Equipment Type

Crane-Operator Certification

Walt Moore is editor of Construction Equipment magazine. He writes construction equipment evaluations and covers new product innovations. Walt’s been with Construction Equipment for 25 years.

By November 2014, operators of lifting equipment subject to the new OSHA Final Rule for “Cranes and Derricks in Construction” (Subpart CC of 29 CFR Part 1926) must have formal verification of their competence.

Documentation of qualifications can be secured through one of four means: 1) certification by an accredited testing organization; 2) qualification by an audited employer program; 3) qualification by the military; or 4) licensing by a governmental agency, such as the state or local jurisdiction. You can read the provisions governing verification of operator competence in section 1926.1427, “Operator qualification and certification.”

Most employers probably will  choose OSHA’s “Option 1” (certification by an accredited testing organization) for their operators, because from what we've heard, establishing an audited employer program would be a long, involved process. We’ve been asked by a number of readers to list the accredited testing organizations, and to the best of our knowledge, four such organizations presently offer crane-operator certification. But that statement needs a bit of later clarification.

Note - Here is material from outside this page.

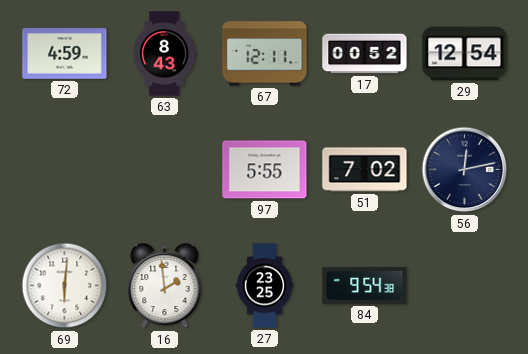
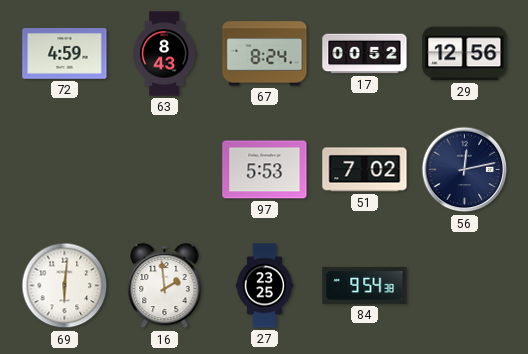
67: 12:11 -> 8:24
29: 12:54 -> 12:56
97: 5:55 -> 5:53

The four are the National Commission for the Certification of Crane Operators (NCCCO); the Crane Institute of America Certification (CIC); Operating Engineers Certification Program (OECP); and the National Center for Construction Education and Research (NCCER).

These organizations have attained accreditation by yet another organization, such as the National Commission for Certifying Agencies (NCCA) or the American National Standards Institute (ANSI). NCCA and ANSI thoroughly audit (on a continuing basis) an organization’s policies, procedures and examinations to assure that these parameters meet the highest standards. NCCCO, CIC, OECP and NCCER have met these requirements, and have, in addition, been recognized by OSHA.

The clarification needed is that NCCER does not actually administer certification testing. This non-profit organization is, in the strictest sense, an accrediting body. According to Allyson Butts, certification program manager, NCCER “accredits other organizations to deliver both its curriculum on the one side, and assessments on the other.” But, she says, the actual certification comes form NCCER.

NCCER has “accredited training sponsors” and “accredited assessment centers,” says Butts, and among those might be chapters of the Associated Builder and Contractors, chapters of Associated General Contractors or large contracting firms. To be eligible to participate in the NCCER program, says Butts, the applicant organization must undergo a rigorous training, assessment and auditing process to assure uniformity in the way NCCER material is administered.

Butts also told us that the North American Crane Bureau (NACB) is a partner of NCCER and helped NCCER develop its mobile-crane-operators certification program. NACB, she says, uses the NCCER program.

While section 1427 (j) of the OSHA rule technically allows a testing agency both to train and test, the practice is allowed only if the accrediting agency allows it. It seems to us, having talked to representatives of all four testing organizations, that all are making a concerted effort to keep the two disciplines separate.

NCCCO does no training and is “unable to recommend or endorse any particular training company,” says Graham Brent, executive director. NCCCO does, however, provide a list of companies that “have indicated they offer preparatory training for the certification exams administered by NCCCO.”

CIC does have a partner company that trains (The Crane Institute of America), but CIC is a separate legal entity and managed and staffed by an entirely different group.

NCCER, according to Butts, has policies in place to assure the separation of training and testing.

And policies regulating the OECP guarantee “the separation of church and state,” says Mike Drew, assistant coordinator of Local 150’s Apprenticeship and Skill Improvement Program in Wilmington, Ill.

The intent of all organizations, says James Headley, liaison for CIC, is to “prevent the trainer from teaching the test.”

These four organizations also provide certification for signal-persons and riggers, something to remember if you need help in those areas. Whether other organizations will attain accredited status for testing and certifying crane operators, signal persons and riggers is an unknown at this point, but we’d guess that the four organizations mentioned will be plenty busy in the next four years.

The best advice we’ve heard is not to wait until the last minute to get operators certified. When California mandated crane-operator licensing a few years ago, and gave crane users a grace period to comply, everyone waited until the absolute deadline. It was then a mad scramble to get legal.